* [Activity] Write out the data word for word and drop any picture you find.
**** Data for this exercise
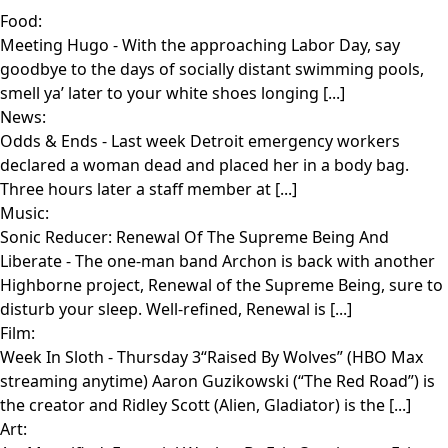
Food:
Meeting Hugo
- With the approaching Labor Day, say
goodbye to the days of socially distant swimming pools,
smell ya’ later to your white shoes longing [...]
News:
Odds & Ends
- Last week Detroit emergency workers
declared a woman dead and placed her in a body bag.
Three hours later a staff member at [...]
Music:
Sonic Reducer: Renewal Of The Supreme Being And
Liberate
- The one-man band Archon is back with another
Highborne project, Renewal of the Supreme Being, sure to
disturb your sleep. Well-refined, Renewal is [...]
Film:
Week In Sloth
- Thursday 3“Raised By Wolves” (HBO Max
streaming anytime) Aaron Guzikowski (“The Red Road”) is
the creator and Ridley Scott (Alien, Gladiator) is the [...]
Art:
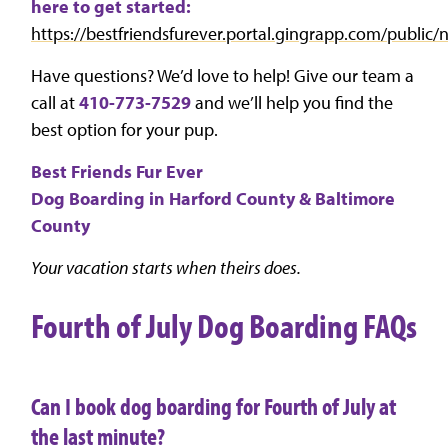
here to get started:
https://bestfriendsfurever.portal.gingrapp.com/publi
Have questions? We’d love to help! Give our team a
call at
410-773-7529
and we’ll help you find the
best option for your pup.
Best Friends Fur Ever
Dog Boarding in Harford County & Baltimore
County
Your vacation starts when theirs does.
Fourth of July Dog Boarding FAQs
Can I book dog boarding for Fourth of July at
the last minute?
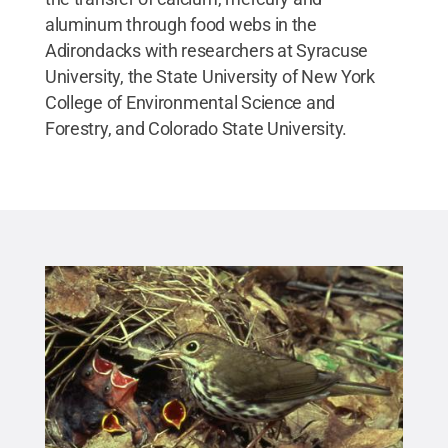
aluminum through food webs in the
Adirondacks with researchers at Syracuse
University, the State University of New York
College of Environmental Science and
Forestry, and Colorado State University.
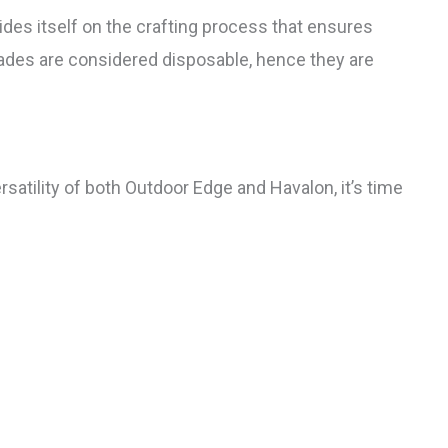
es itself on the crafting process that ensures
lades are considered disposable, hence they are
rsatility of both Outdoor Edge and Havalon, it’s time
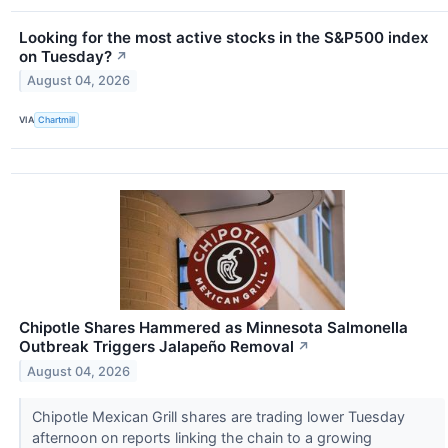
Looking for the most active stocks in the S&P500 index
on Tuesday?
↗
August 04, 2026
VIA
Chartmill
Chipotle Shares Hammered as Minnesota Salmonella
Outbreak Triggers Jalapeño Removal
↗
August 04, 2026
Chipotle Mexican Grill shares are trading lower Tuesday
afternoon on reports linking the chain to a growing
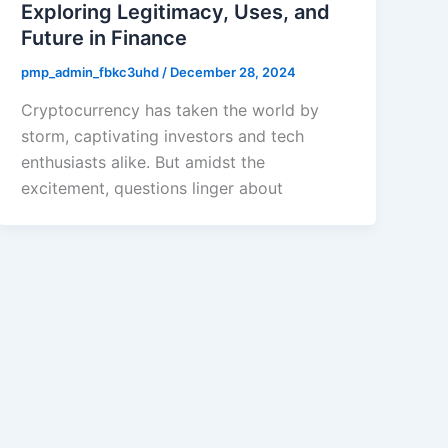
Exploring Legitimacy, Uses, and
Future in Finance
pmp_admin_fbkc3uhd
/
December 28, 2024
Cryptocurrency has taken the world by
storm, captivating investors and tech
enthusiasts alike. But amidst the
excitement, questions linger about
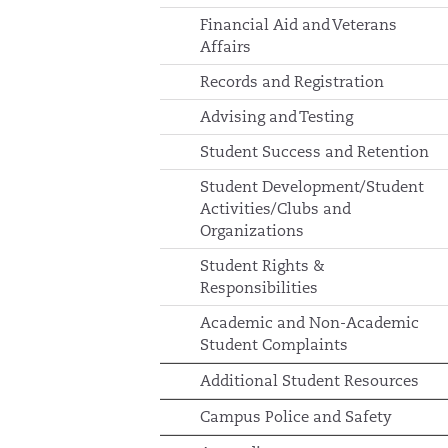
Financial Aid and Veterans
Affairs
Records and Registration
Advising and Testing
Student Success and Retention
Student Development/Student
Activities/Clubs and
Organizations
Student Rights &
Responsibilities
Academic and Non-Academic
Student Complaints
Additional Student Resources
Campus Police and Safety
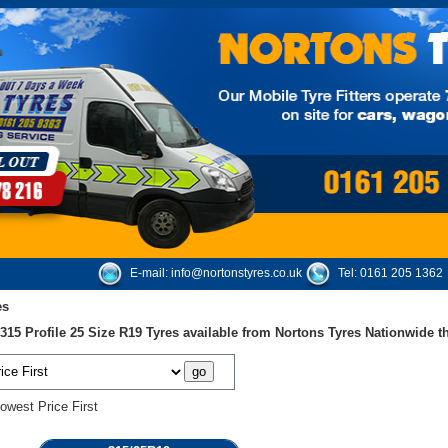
E-mail:
info@nortonstyres.co.uk
Tel:
0161 205 1362
es
15 Profile 25 Size R19 Tyres available from Nortons Tyres Nationwide 
owest Price First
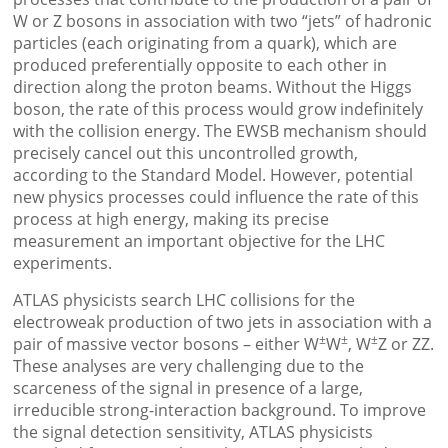
W or Z bosons in association with two “jets” of hadronic
particles (each originating from a quark), which are
produced preferentially opposite to each other in
direction along the proton beams. Without the Higgs
boson, the rate of this process would grow indefinitely
with the collision energy. The EWSB mechanism should
precisely cancel out this uncontrolled growth,
according to the Standard Model. However, potential
new physics processes could influence the rate of this
process at high energy, making its precise
measurement an important objective for the LHC
experiments.
ATLAS physicists search LHC collisions for the
electroweak production of two jets in association with a
±
±
±
pair of massive vector bosons – either W
W
, W
Z or ZZ.
These analyses are very challenging due to the
scarceness of the signal in presence of a large,
irreducible strong-interaction background. To improve
the signal detection sensitivity, ATLAS physicists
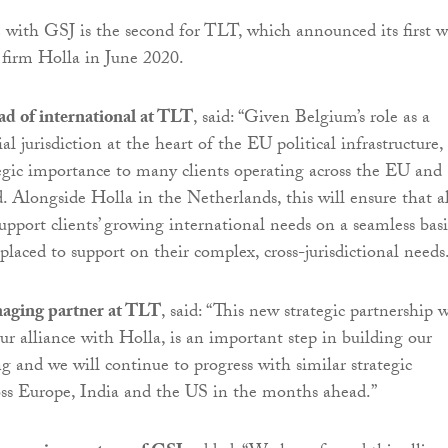
 with GSJ is the second for TLT, which announced its first w
 firm Holla in June 2020.
ad of international at TLT
, said: “Given Belgium’s role as a
al jurisdiction at the heart of the EU political infrastructure, i
egic importance to many clients operating across the EU and
. Alongside Holla in the Netherlands, this will ensure that al
upport clients’ growing international needs on a seamless basi
placed to support on their complex, cross-jurisdictional needs
aging partner at TLT
, said: “This new strategic partnership 
ur alliance with Holla, is an important step in building our
g and we will continue to progress with similar strategic
oss Europe, India and the US in the months ahead.”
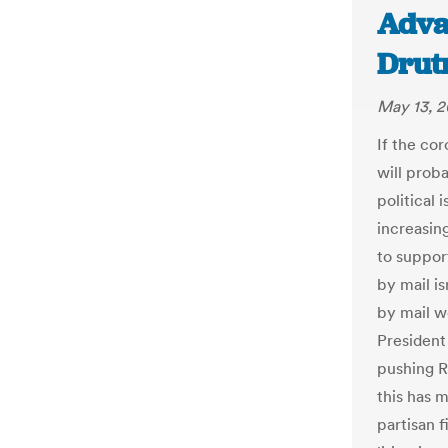
Adva
Drut
May 13, 
If the co
will prob
political 
increasing
to suppor
by mail is
by mail w
President
pushing R
this has 
partisan 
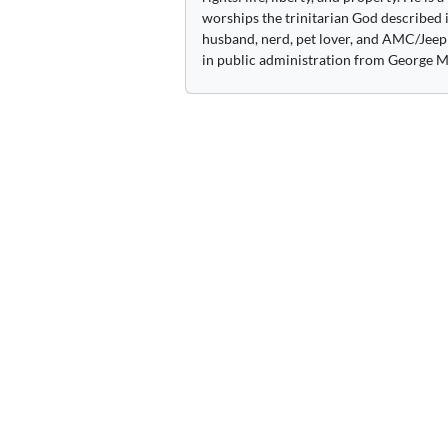
worships the trinitarian God described i
husband, nerd, pet lover, and AMC/Jeep 
in public administration from George M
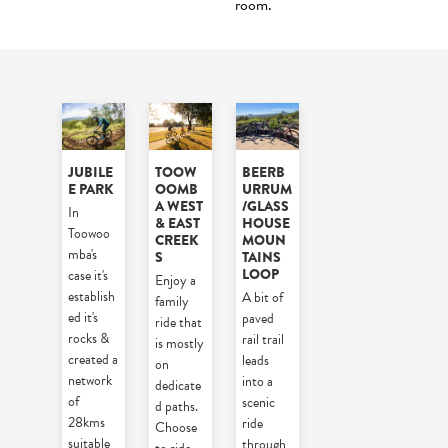
room.
JUBILE
TOOW
BEERB
E PARK
OOMB
URRUM
A WEST
/GLASS
In
& EAST
HOUSE
Toowoo
CREEK
MOUN
mba's
S
TAINS
LOOP
case it's
Enjoy a
establish
A bit of
family
ed it's
paved
ride that
rocks &
rail trail
is mostly
created a
leads
on
network
into a
dedicate
of
scenic
d paths.
28kms
ride
Choose
suitable
through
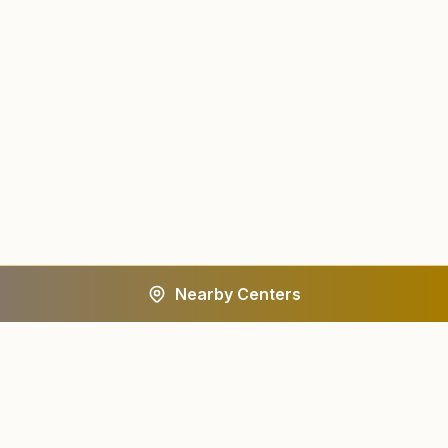
Nearby Centers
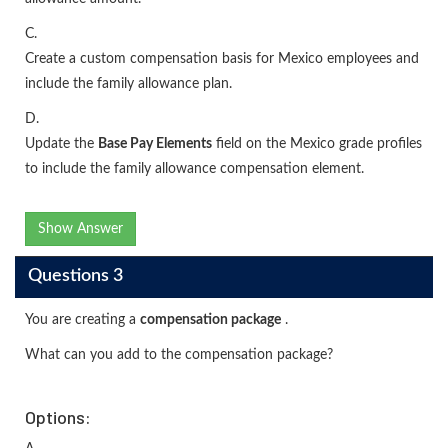
C.
Create a custom compensation basis for Mexico employees and
include the family allowance plan.
D.
Update the
Base Pay Elements
field on the Mexico grade profiles
to include the family allowance compensation element.
Show Answer
Questions 3
You are creating a
compensation package
.
What can you add to the compensation package?
Options:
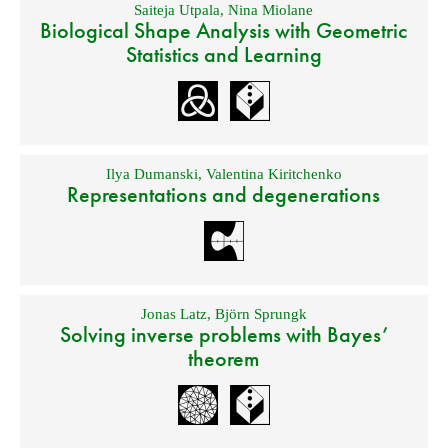
Saiteja Utpala
,
Nina Miolane
Biological Shape Analysis with Geometric
Statistics and Learning
Ilya Dumanski
,
Valentina Kiritchenko
Representations and degenerations
Jonas Latz
,
Björn Sprungk
Solving inverse problems with Bayes’
theorem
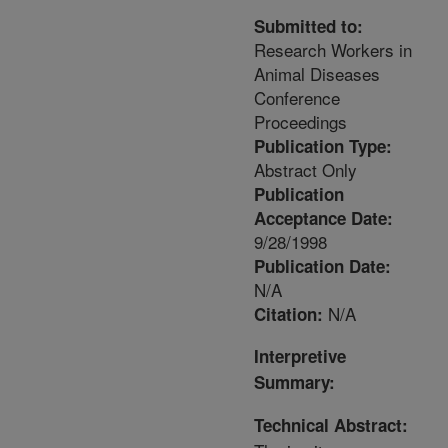
Submitted to:
Research Workers in
Animal Diseases
Conference
Proceedings
Publication Type:
Abstract Only
Publication
Acceptance Date:
9/28/1998
Publication Date:
N/A
N/A
Citation:
Interpretive
Summary:
Technical Abstract:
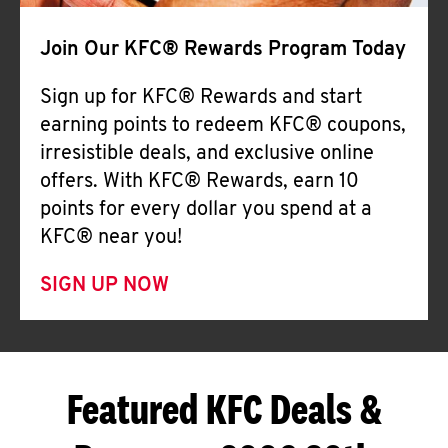
Join Our KFC® Rewards Program Today
Sign up for KFC® Rewards and start
earning points to redeem KFC® coupons,
irresistible deals, and exclusive online
offers. With KFC® Rewards, earn 10
points for every dollar you spend at a
KFC® near you!
SIGN UP NOW
Featured KFC Deals &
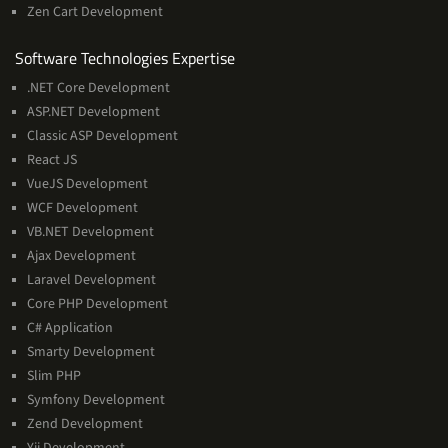
Zen Cart Development
Software
Software Technologies Expertise
Technologies
.NET Core Development
Expertise
ASP.NET Development
Classic ASP Development
React JS
VueJS Development
WCF Development
VB.NET Development
Ajax Development
Laravel Development
Core PHP Development
C# Application
Smarty Development
Slim PHP
Symfony Development
Zend Development
Yii Development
********
* [Your solution]
Food:
Meeting Hugo
- With the approaching Labor Day, say
goodbye to the days of socially distant swimming pools,
smell ya’ later to your white shoes longing [...]
News:
Odds & Ends
- Last week Detroit emergency workers
declared a woman dead and placed her in a body bag.
Three hours later a staff member at [...]
Music:
Sonic Reducer: Renewal Of The Supreme Being And
Liberate
- The one-man band Archon is back with another
Highborne project, Renewal of the Supreme Being, sure to
disturb your sleep. Well-refined, Renewal is [...]
Film:
Week In Sloth
- Thursday 3“Raised By Wolves” (HBO Max
streaming anytime) Aaron Guzikowski (“The Red Road”) is
the creator and Ridley Scott (Alien, Gladiator) is the [...]
Art:
here to get started:
https://bestfriendsfurever.portal.gingrapp.com/publi
Have questions? We’d love to help! Give our team a
call at
410-773-7529
and we’ll help you find the
best option for your pup.
Best Friends Fur Ever
Dog Boarding in Harford County & Baltimore
County
Your vacation starts when theirs does.
Fourth of July Dog Boarding FAQs
Can I book dog boarding for Fourth of July at
the last minute?
aluminum through food webs in the
Adirondacks with researchers at Syracuse
University, the State University of New York
College of Environmental Science and
Forestry, and Colorado State University.
es itself on the crafting process that ensures
lades are considered disposable, hence they are
rsatility of both Outdoor Edge and Havalon, it’s time
Looking for the most active stocks in the S&P500 index
on Tuesday?
↗
August 04, 2026
VIA
Chartmill
Chipotle Shares Hammered as Minnesota Salmonella
Outbreak Triggers Jalapeño Removal
↗
August 04, 2026
Chipotle Mexican Grill shares are trading lower Tuesday
afternoon on reports linking the chain to a growing
Exploring Legitimacy, Uses, and
Future in Finance
pmp_admin_fbkc3uhd
/
December 28, 2024
Cryptocurrency has taken the world by
storm, captivating investors and tech
enthusiasts alike. But amidst the
excitement, questions linger about
Financial Aid and Veterans
Affairs
Records and Registration
Advising and Testing
Student Success and Retention
Student Development/Student
Activities/Clubs and
Organizations
Student Rights &
Responsibilities
Academic and Non-Academic
Student Complaints
Additional Student Resources
Campus Police and Safety
E-mail:
info@nortonstyres.co.uk
Tel:
0161 205 1362
es
15 Profile 25 Size R19 Tyres available from Nortons Tyres Nationwide 
owest Price First
W or Z bosons in association with two “jets” of hadronic
particles (each originating from a quark), which are
produced preferentially opposite to each other in
direction along the proton beams. Without the Higgs
boson, the rate of this process would grow indefinitely
with the collision energy. The EWSB mechanism should
precisely cancel out this uncontrolled growth,
according to the Standard Model. However, potential
new physics processes could influence the rate of this
process at high energy, making its precise
measurement an important objective for the LHC
experiments.
ATLAS physicists search LHC collisions for the
electroweak production of two jets in association with a
±
±
±
pair of massive vector bosons – either W
W
, W
Z or ZZ.
These analyses are very challenging due to the
scarceness of the signal in presence of a large,
irreducible strong-interaction background. To improve
the signal detection sensitivity, ATLAS physicists
 with GSJ is the second for TLT, which announced its first w
 firm Holla in June 2020.
ad of international at TLT
, said: “Given Belgium’s role as a
al jurisdiction at the heart of the EU political infrastructure, i
egic importance to many clients operating across the EU and
. Alongside Holla in the Netherlands, this will ensure that al
upport clients’ growing international needs on a seamless basi
placed to support on their complex, cross-jurisdictional needs
aging partner at TLT
, said: “This new strategic partnership 
ur alliance with Holla, is an important step in building our
g and we will continue to progress with similar strategic
oss Europe, India and the US in the months ahead.”
Adva
Drut
May 13, 
If the co
will prob
political 
increasing
to suppor
by mail is
by mail w
President
pushing R
this has 
partisan 
worships the trinitarian God described i
husband, nerd, pet lover, and AMC/Jeep 
in public administration from George M
room.
JUBILE
TOOW
BEERB
E PARK
OOMB
URRUM
A WEST
/GLASS
In
& EAST
HOUSE
Toowoo
CREEK
MOUN
mba's
S
TAINS
LOOP
case it's
Enjoy a
establish
A bit of
family
ed it's
paved
ride that
rocks &
rail trail
is mostly
created a
leads
on
network
into a
dedicate
of
scenic
d paths.
28kms
ride
Choose
suitable
through
Nearby Centers
C.
Create a custom compensation basis for Mexico employees and
include the family allowance plan.
D.
Update the
Base Pay Elements
field on the Mexico grade profiles
to include the family allowance compensation element.
Show Answer
Questions 3
You are creating a
compensation package
.
What can you add to the compensation package?
Options:
Saiteja Utpala
,
Nina Miolane
Biological Shape Analysis with Geometric
Statistics and Learning
Ilya Dumanski
,
Valentina Kiritchenko
Representations and degenerations
Jonas Latz
,
Björn Sprungk
Solving inverse problems with Bayes’
theorem
Submitted to:
Research Workers in
Animal Diseases
Conference
Proceedings
Publication Type:
Abstract Only
Publication
Acceptance Date:
9/28/1998
Publication Date:
N/A
N/A
Citation:
Interpretive
Summary:
Technical Abstract:
Join Our KFC® Rewards Program Today
Sign up for KFC® Rewards and start
earning points to redeem KFC® coupons,
irresistible deals, and exclusive online
offers. With KFC® Rewards, earn 10
points for every dollar you spend at a
KFC® near you!
SIGN UP NOW
Featured KFC Deals &
Zen Cart Development
Software
Software Technologies Expertise
Technologies
.NET Core Development
Expertise
ASP.NET Development
Classic ASP Development
React JS
VueJS Development
WCF Development
VB.NET Development
Ajax Development
Laravel Development
Core PHP Development
C# Application
Smarty Development
Slim PHP
Symfony Development
Zend Development
Yii Development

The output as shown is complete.